Your copy should repeat each record exactly and contain none of the pictures.
───── Exercise data
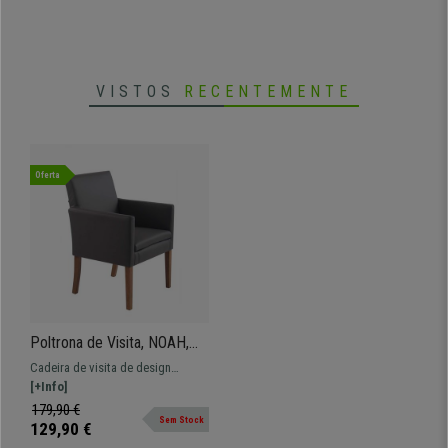
cores.
VISTOS
RECENTEMENTE
Oferta
Poltrona de Visita, NOAH,
Acolchoada, Pernas
Cadeira de visita de design
Castanhas, Em Pele Cor
moderno NOAH. Um modelo
[+Info]
Cinzento
único, perfeito para dar um toque
179,90 €
Sem Stock
de estilo ao escritório.
129,90 €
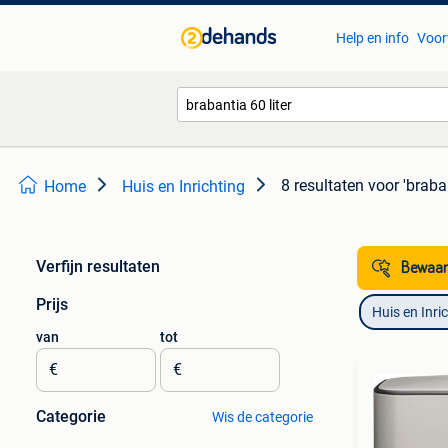
Help en info
Voor
8 resultaten
voor 'braban
Home
Huis en Inrichting
Verfijn resultaten
Bewaar
Prijs
Huis en Inri
van
tot
€
€
Categorie
Wis de categorie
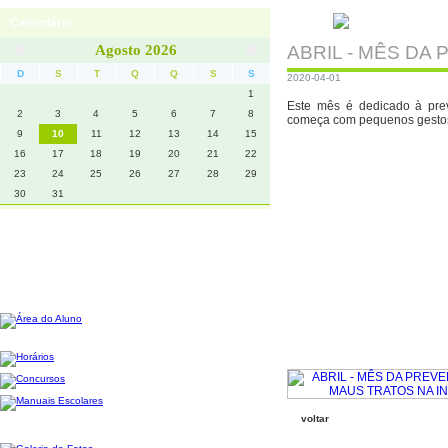
Calendário
Início
Notícias
Contactos
Agosto 2026
ABRIL - MÊS DA
D
S
T
Q
Q
S
S
2020-04-01
1
Este mês é dedicado à prev
2
3
4
5
6
7
8
começa com pequenos gestos 
9
10
11
12
13
14
15
16
17
18
19
20
21
22
23
24
25
26
27
28
29
30
31
voltar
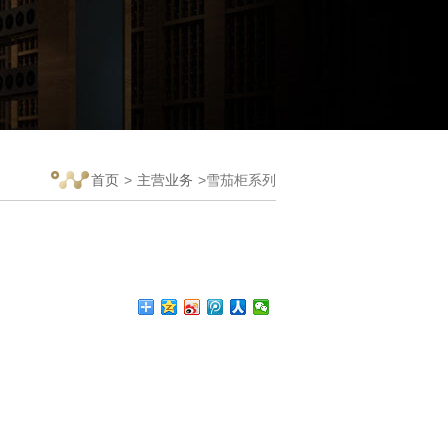
首页
>
主营业务
>雪茄柜系列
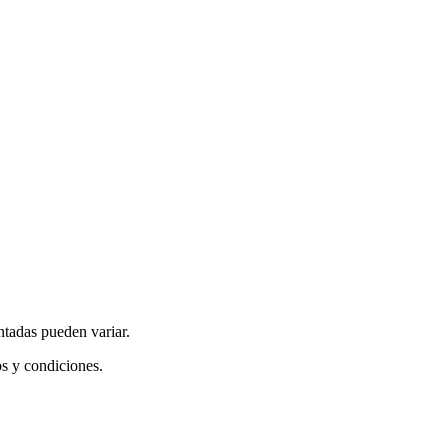
ntadas pueden variar.
os y condiciones.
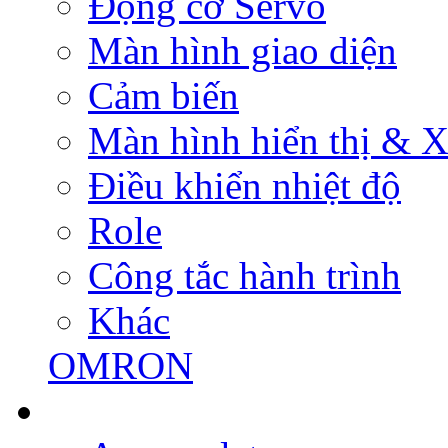
Động cơ Servo
Màn hình giao diện
Cảm biến
Màn hình hiển thị & Xử
Điều khiển nhiệt độ
Role
Công tắc hành trình
Khác
OMRON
──────────
Result of the exercise –
cores.
VISTOS
RECENTEMENTE
Oferta
Poltrona de Visita, NOAH,
Acolchoada, Pernas
Cadeira de visita de design
Castanhas, Em Pele Cor
moderno NOAH. Um modelo
[+Info]
Cinzento
único, perfeito para dar um toque
179,90 €
Sem Stock
de estilo ao escritório.
129,90 €
Help en info
Voor
8 resultaten
voor 'braban
Home
Huis en Inrichting
Verfijn resultaten
Bewaar
Prijs
Huis en Inri
van
tot
€
€
Categorie
Wis de categorie
Calendário
Início
Notícias
Contactos
Agosto 2026
ABRIL - MÊS DA
D
S
T
Q
Q
S
S
2020-04-01
1
Este mês é dedicado à prev
2
3
4
5
6
7
8
começa com pequenos gestos 
9
10
11
12
13
14
15
16
17
18
19
20
21
22
23
24
25
26
27
28
29
30
31
voltar
首页
>
主营业务
>雪茄柜系列
ntadas pueden variar.
os y condiciones.
Động cơ Servo
Màn hình giao diện
Cảm biến
Màn hình hiển thị & Xử
Điều khiển nhiệt độ
Role
Công tắc hành trình
Khác
OMRON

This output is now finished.